Batch Downloading and Transcribing Podcast Episodes

Aug. 5, 2025

I recently wanted to collect and peruse the transcripts of some older podcast episodes. While Pocket Casts, my go-to podcatcher, supports bulk downloading of audio, exporting the files for further processing is an extra, cumbersome step. This led me to look for a command-line workflow to automate the task.

After evaluating a few open-source projects, I settled on poddl. It’s been consistently updated and has no unnecessary features.

>> Downloading Episodes

The developer of poddl provides pre-compiled binaries for Windows and Linux. On macOS, you need to compile it from source, which is likely because the developer offers a separate paid Mac application (a fair approach).

First, clone the repository and build the executable:

# Clone the source code
git clone https://github.com/freshe/poddl.git
cd poddl

# Compile using g++, linking the curl library
g++ *.cpp -O2 -std=c++11 -lcurl -o poddl

# Make the output file executable
chmod +x poddl

Next, you need the podcast’s RSS feed URL. The quickest way to find this is to use the export feature in your podcatcher of choice, which typically generates an OPML file. Inside this file, find the xmlUrl attribute for the podcast you want.

With the URL, you can list all available episodes. The following command lists them in reverse chronological order (-r):

./poddl URL -l -r

The output will be a numbered list of episodes:

...
Fetching URL: https://example.org/podcast.xml
Listing 12 files

[12] S02 Episode 4
[11] S02 Episode 3
[10] S02 Episode 2
[9] S02 Episode 1
...

Once you’ve identified the episodes to download, use the indices (-n) to grab them.
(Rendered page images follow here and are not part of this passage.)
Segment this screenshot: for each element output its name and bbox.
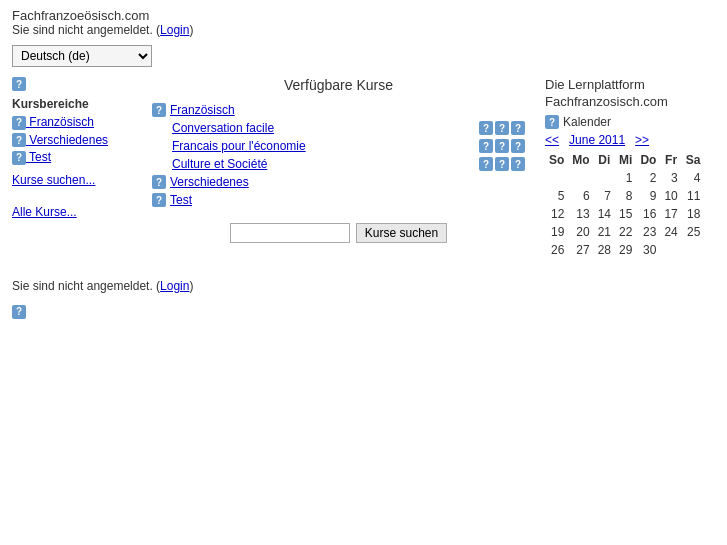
- sidebar-verschiedenes-icon: ?: [12, 133, 26, 147]
- calendar-cell: 15: [615, 205, 636, 223]
- sidebar-help-icon: ?: [12, 77, 26, 91]
- course-link-culture[interactable]: Culture et Société: [172, 157, 267, 171]
- course-icons: ? ? ?: [479, 157, 525, 171]
- sidebar-item-verschiedenes[interactable]: ? Verschiedenes: [12, 133, 132, 148]
- calendar-label: Kalender: [563, 115, 611, 129]
- calendar-row: 567891011: [545, 187, 704, 205]
- course-icon-3: ?: [511, 139, 525, 153]
- calendar-next-link[interactable]: >>: [635, 133, 649, 147]
- sidebar-item-franzosisch[interactable]: ? Französisch: [12, 115, 132, 130]
- calendar-cell: 14: [594, 205, 615, 223]
- course-list: ? Französisch Conversation facile ? ? ? …: [152, 103, 525, 207]
- calendar-row: 2627282930: [545, 241, 704, 259]
- course-icon-3: ?: [511, 121, 525, 135]
- calendar-cell: 7: [594, 187, 615, 205]
- alle-kurse-link[interactable]: Alle Kurse...: [12, 205, 132, 219]
- calendar-cell: 16: [636, 205, 660, 223]
- bottom-not-logged-text: Sie sind nicht angemeldet. (: [12, 279, 160, 293]
- calendar-cell: 30: [636, 241, 660, 259]
- calendar-cell: 12: [545, 205, 568, 223]
- course-link-test[interactable]: Test: [170, 193, 192, 207]
- list-item: Culture et Société ? ? ?: [152, 157, 525, 171]
- calendar-header-row: So Mo Di Mi Do Fr Sa: [545, 151, 704, 169]
- calendar-cell: 9: [636, 187, 660, 205]
- course-icons: ? ? ?: [479, 139, 525, 153]
- sidebar-item-test[interactable]: ? Test: [12, 150, 132, 165]
- course-icon-2: ?: [495, 157, 509, 171]
- course-icon-1: ?: [479, 157, 493, 171]
- cal-th-do: Do: [636, 151, 660, 169]
- course-link-verschiedenes[interactable]: Verschiedenes: [170, 175, 249, 189]
- kalender-row: ? Kalender: [545, 115, 715, 129]
- calendar-cell: 8: [615, 187, 636, 205]
- search-input[interactable]: [230, 223, 350, 243]
- calendar-cell: 23: [636, 223, 660, 241]
- bottom-help-icon: ?: [12, 305, 26, 319]
- cal-th-di: Di: [594, 151, 615, 169]
- course-icon-2: ?: [495, 139, 509, 153]
- course-link-economie[interactable]: Francais pour l'économie: [172, 139, 306, 153]
- cal-th-sa: Sa: [682, 151, 705, 169]
- bottom-login-close: ): [189, 279, 193, 293]
- calendar-help-icon: ?: [545, 115, 559, 129]
- calendar-cell: 20: [568, 223, 593, 241]
- list-item: ? Test: [152, 193, 525, 207]
- calendar-cell: 26: [545, 241, 568, 259]
- calendar-cell: 4: [682, 169, 705, 187]
- calendar-cell: 11: [682, 187, 705, 205]
- calendar-cell: [568, 169, 593, 187]
- course-help-icon: ?: [152, 103, 166, 117]
- login-pre-text: Sie sind nicht angemeldet. (: [12, 23, 160, 37]
- sidebar-franzosisch-icon: ?: [12, 116, 26, 130]
- course-icon-1: ?: [479, 139, 493, 153]
- course-icon-3: ?: [511, 157, 525, 171]
- header-login-link[interactable]: Login: [160, 23, 189, 37]
- calendar-table: So Mo Di Mi Do Fr Sa 1234567891011121314…: [545, 151, 704, 259]
- course-link-conversation[interactable]: Conversation facile: [172, 121, 274, 135]
- calendar-body: 1234567891011121314151617181920212223242…: [545, 169, 704, 259]
- language-select[interactable]: Deutsch (de) English (en) Français (fr): [12, 45, 152, 67]
- search-button[interactable]: Kurse suchen: [356, 223, 447, 243]
- platform-site-name: Fachfranzosisch.com: [545, 94, 715, 109]
- course-help-icon: ?: [152, 193, 166, 207]
- calendar-prev-link[interactable]: <<: [545, 133, 559, 147]
- login-bar: Sie sind nicht angemeldet. (Login): [12, 23, 715, 37]
- site-title: Fachfranzoeösisch.com: [12, 8, 715, 23]
- calendar-cell: 18: [682, 205, 705, 223]
- calendar-cell: [594, 169, 615, 187]
- bottom-login-link[interactable]: Login: [160, 279, 189, 293]
- calendar-cell: 13: [568, 205, 593, 223]
- course-help-icon: ?: [152, 175, 166, 189]
- cal-th-mo: Mo: [568, 151, 593, 169]
- calendar-cell: 19: [545, 223, 568, 241]
- calendar-cell: [545, 169, 568, 187]
- sidebar: ? Kursbereiche ? Französisch ? Verschied…: [12, 77, 142, 259]
- calendar-month-link[interactable]: June 2011: [569, 133, 625, 147]
- calendar-cell: 3: [660, 169, 681, 187]
- login-close-paren: ): [189, 23, 193, 37]
- calendar-nav: << June 2011 >>: [545, 133, 715, 147]
- available-courses-heading: Verfügbare Kurse: [152, 77, 525, 93]
- calendar-cell: [660, 241, 681, 259]
- calendar-row: 1234: [545, 169, 704, 187]
- right-panel: Die Lernplattform Fachfranzosisch.com ? …: [535, 77, 715, 259]
- calendar-cell: 22: [615, 223, 636, 241]
- calendar-cell: 24: [660, 223, 681, 241]
- kurse-suchen-link[interactable]: Kurse suchen...: [12, 173, 132, 187]
- sidebar-icon-row: ?: [12, 77, 132, 91]
- calendar-cell: 21: [594, 223, 615, 241]
- kursbereiche-heading: Kursbereiche: [12, 97, 132, 111]
- sidebar-extra-links: Kurse suchen... Alle Kurse...: [12, 173, 132, 219]
- calendar-cell: 6: [568, 187, 593, 205]
- course-link-franzosisch[interactable]: Französisch: [170, 103, 235, 117]
- calendar-cell: 5: [545, 187, 568, 205]
- calendar-cell: [682, 241, 705, 259]
- list-item: ? Verschiedenes: [152, 175, 525, 189]
- calendar-cell: 2: [636, 169, 660, 187]
- course-icons: ? ? ?: [479, 121, 525, 135]
- search-bar: Kurse suchen: [152, 223, 525, 243]
- course-icon-1: ?: [479, 121, 493, 135]
- calendar-cell: 10: [660, 187, 681, 205]
- cal-th-so: So: [545, 151, 568, 169]
- list-item: ? Französisch: [152, 103, 525, 117]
For example, this command downloads episodes 9 through 12 into a specified directory (-o):

./poddl URL -n 9-12 -o ~/Downloads

Drop -n if you want to download all episodes.

(poddl names files based on the <title> tag in the RSS feed. If the podcast you’re downloading doesn’t number its episodes, you can use -z to automatically prefix filenames with a zero-padded index. For a full list of available options, see the project documentation.)

A limitation of poddl is that it downloads files sequentially. If you’re in a hurry, you can open multiple terminal windows and run the command with different episode ranges in parallel.

>> Transcribing Audio to Text with Whisper

With the audio files ready, the next step is transcription. For batch processing, I used mlx-whisper, an implementation of OpenAI’s Whisper model optimized for Apple Silicon, which is reportedly 30–40% faster than the original.

First, install the mlx-whisper package. I prefer uv, a faster and more robust alternative to pip:

# Using uv
uv tool install mlx-whisper
# Or with pip
# pip install mlx-whisper

Then, navigate to the directory containing your audio files and run the following command to processes all MP3 files in the current directory:

mlx_whisper --model mlx-community/whisper-large-v3-turbo *.mp3

(Note that the name of the executable is different from the name of the project — there’s an underscore instead of a hyphen.)

Here, --model mlx-community/whisper-large-v3-turbo specifies the model. You can find more models in the MLX Community’s Hugging Face collection. The first time you run a transcription, the model will be downloaded and cached to ~/.cache/huggingface/hub.

(Optionally, use -f FORMAT to select an output format other than the default txt, which can be either srt, vtt, or json.)

On my MacBook Air (M2), transcribing a 48-minute episode using this model took 4 minutes and 56 seconds (9.8x). To estimate the total time for a large batch, you can calculate the total duration of your audio files in seconds with ffprobe (included in the ffmpeg package):

for f in *.mp3; do
    ffprobe -v error \ # suppressing all output except errors
            -show_entries format=duration \
            -of default=noprint_wrappers=1:nokey=1 \ # keeping only the raw number, no labels or formatting
            "$f"
done | awk '{
    sum += $1
} END {
    print sum
}'

>> Refining the Transcript with LLM

The raw text from Whisper is functional but often contains filler words, repetitions, and other conversational artifacts. A final pass with an LLM can clean this up effectively. With recent models, a simple prompt is usually sufficient:

Format the provided audio transcript into a clean, well-paragraphed written text. You may remove filler words and repetitions or correct grammatical errors, but do not otherwise summarize or delete content.

Once you have a collection of clean transcripts, you can drop them into a summarizer tool like NotebookLM. This allows you to search, ask questions, and generate summaries across the entire archive.